Nederland kan de toedracht van de schermutselingen in september jl. niet eigenstandig verifiëren. Beide landen beschuldigen elkaar van geweldsuitlokking. Het belangrijkste is nu dat de vredesonderhandelingen tot een duurzaam akkoord leiden. Nederland steunt de EU-bemiddeling. Daarnaast financiert Nederlands momenteel meerdere projecten in Armenië, uit het MATRA-programma en het Mensenrechtenfonds. Ook steunt Nederland de inzet van de EU monitoringscapaciteit (EUCAP) aan de Armeense grens. Voorts beziet Nederland hoe het op andere manieren kan bijdragen aan de stabiliteit en economische ontwikkeling van Armenië.

Vraag 4
Hoe kan de welkome trend van Abraham-akkoorden verder versterkt worden?

Antwoord

Nederland heeft de normalisatieakkoorden verwelkomd en zag dit als belangrijke stappen in het verbeteren van de relaties tussen Israël en de Arabische landen. Het is aan Israël zelf te komen tot eventuele nieuwe en toekomstige normalisatie-akkoorden.

Vraag 5
Waar leidt het uiten van zorgen over het Iraans nucleair programma toe? De minister noemt de terugkeer naar JCPOA onontbeerlijk, maar wil hij dan wel werk maken van aanvullende afspraken conform de motie die hierover is aangenomen in de Kamer?

Antwoord

De lastige realiteit is dat een nieuw nucleair akkoord op dit moment de beste manier blijft om een Iraans kernwapen te voorkomen. En dat is essentieel voor de Nederlandse nationale veiligheid. Tegelijkertijd is het Kabinet niet optimistisch dat er snel een hernieuwd nucleair akkoord met Iran kan worden gesloten. Iran zet al langer stappen in de verkeerde richting (meer verrijking, meer centrifuges, hogere verrijkingspercentages). Nederland is overigens geen partij bij de onderhandelingen en bepaalt niet of en wanneer deze onderhandelingen worden opgeschort.

Vragen van het Lid Kuzu (Denk)

Vraag 1

Hoe geeft het kabinet vorm aan het ontmoedigingsbeleid voor bedrijven op Israëlische nederzettingen? Wat is het huidige ontmoedigingsbeleid nog waard?

Antwoord

Het kabinet is tegen een boycot van Israël en spant zich in voor versterking van de (economische) betrekkingen met Israël binnen de grenzen van 1967. Hiermee wordt onder andere invulling gegeven aan de motie Van der Staaij en Voordewind over het aanmoedigen van economische relaties tussen Nederlandse en Israëlische bedrijven (Kamerstuk nummer 23432-363).

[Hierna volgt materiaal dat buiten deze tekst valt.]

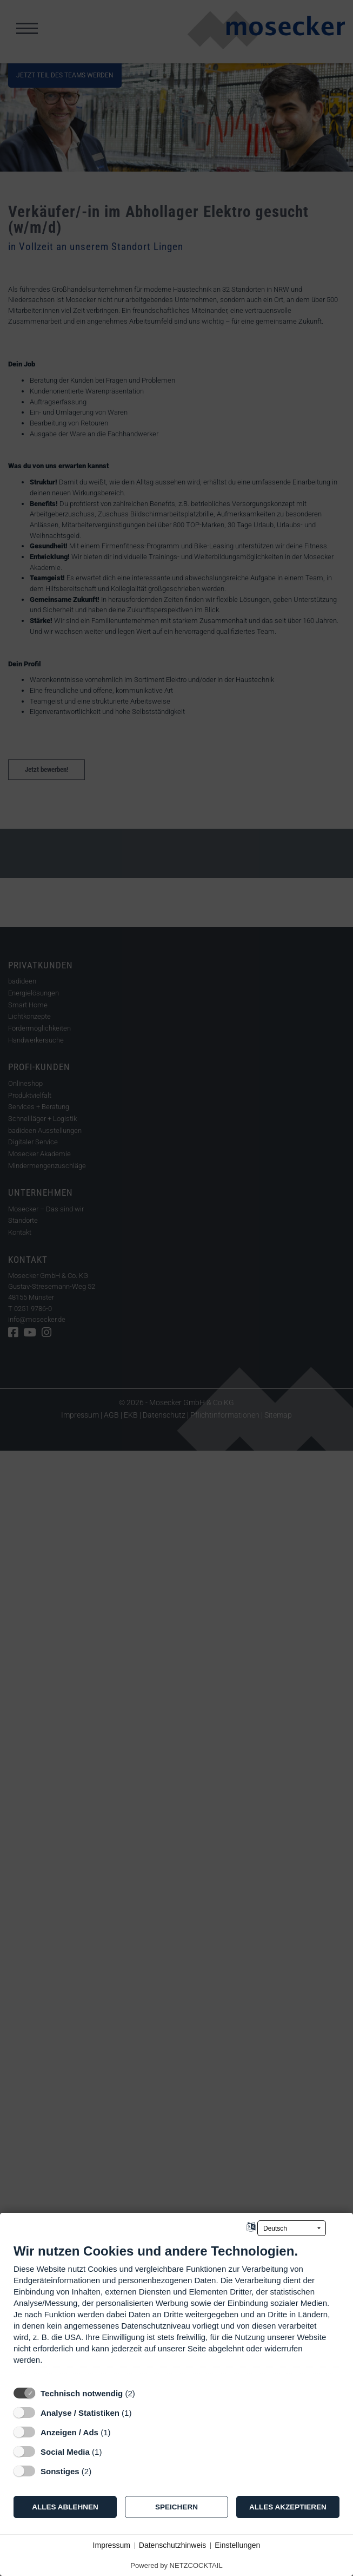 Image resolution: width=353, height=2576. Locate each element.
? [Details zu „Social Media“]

In dit kader heeft de ontmoeting met een afvaardiging van het Israëlisch bedrijfsleven plaatsgevonden die past binnen het Nederlandse ontmoedigingsbeleid.  

Het beleid is van toepassing op activiteiten van Nederlandse bedrijven, als die direct bijdragen aan de aanleg en instandhouding van nederzettingen of als die de aanleg of instandhouding ervan direct faciliteren. Het gaat hierbij om activiteiten in nederzettingen, activiteiten met bedrijven gevestigd in nederzettingen en activiteiten buiten nederzettingen die ten gunste komen aan nederzettingen. Indien Nederlandse bedrijven aankloppen bij de overheid, worden zij over dit beleid geïnformeerd. De Nederlandse overheid verleent geen diensten aan Nederlandse bedrijven waar het gaat om activiteiten die zij ontplooien in of ten behoeve van Israëlische nederzettingen in bezet gebied. Over de toepassing en reikwijdte van dit beleid bent u eerder geïnformeerd middels een brief. (Kamerstuk 23432-446)

Het kabinetsbeleid over de omgang met Israëlische bedrijven is tevens uiteengezet in de Kamerbrief met de beantwoording van de feitelijke vragen van de vaste Kamercommissie voor Buitenlandse Zaken over de evaluatie van de bilaterale samenwerkingsfora met Israël en de Palestijnse Gebieden van 22 april 2015 (Kamerstuk nr. 23432-396) hetgeen onverkort wordt toegepast.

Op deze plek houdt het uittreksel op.